Me dejo llevar por un impulso y tanteo el metal (parece metal, su tacto es frío y áspero) en busca de un pomo, pero descubro que la superficie es plana y lisa. Tal vez esté abierta, pienso. Experimento una extraña sensación. Me doy cuenta de que sé que está abierta. ¿Tal vez el soñador controla al soñado? ¿Será éste mi final? ¿El ansiado y temido despertar? Empujo la entrada, que cede con suavidad, sin hacer ruido.
Una luz cegadora me aborda y me ciega. Durante unos segundos no logro ver nada. El contraste entre oscuridad y claridad es demasiado fuerte. Incluso he tenido que taparme los ojos con el dorso del brazo para poder soportarlo. Permanezco expectante, con el temor y la curiosidad recorriendo mi cuerpo de la cabeza a los pies. Al final, mis ojos se acostumbran a la luz. Aguardo unos instantes, indeciso. ¿Quiero descubrir la verdad? ¿O prefiero vivir en la ignorancia?
La curiosidad vence al juicio sin que me dé cuenta. El temor se hace a un lado y afronto la visión. La antesala de oscuridad y la ceguera posterior se han esfumado para dejar a su paso la recreación de un paisaje insólito. Un cielo de un azul intenso, un firmamento infinito ensuciado por grupos de nubes que caracolean sobre sí mismas se derrama sobre una tierra yerma, seca, salpicada de molinos de viento. Una luna en menguante preside la bóveda celeste. Pero lo más sorprendente de aquella vista no son las nubes o la luna diurna, son las aspas de los molinos: gigantescas mariposas de brillantes y vivos colores sustituyen a las habituales celosías metálicas. Los insectos no se mueven, pues no sopla viento alguno, y tampoco parecen poseer vida. Se asemejan a figuras de piedra, gárgolas titánicas en espera de Eolo.

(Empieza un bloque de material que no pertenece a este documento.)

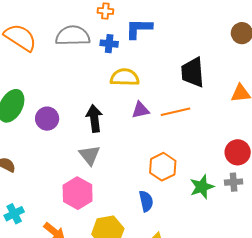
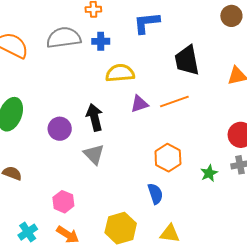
blue L-shape: (139, 29) -> (147, 23), moved
purple circle: (47, 119) -> (60, 129), moved
green star: (202, 187) -> (209, 173), size x0.7
pink hexagon: (78, 193) -> (63, 202), moved, size x0.7
cyan cross: (14, 214) -> (28, 232), moved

He empezado a caminar, perplejo ante aquella campiña ilusoria. De súbito, una música conocida sorprende mis pasos y atraviesa el lugar como un viento de poniente. Se introduce en mis oídos y pone en marcha a las mariposas, que empiezan a agitar las alas. En apenas un pestañeo, los insectos están girando como las aspas de molino a las que sustituyen. Contemplo ensimismado la gracilidad de sus movimientos. Giran, giran y giran…".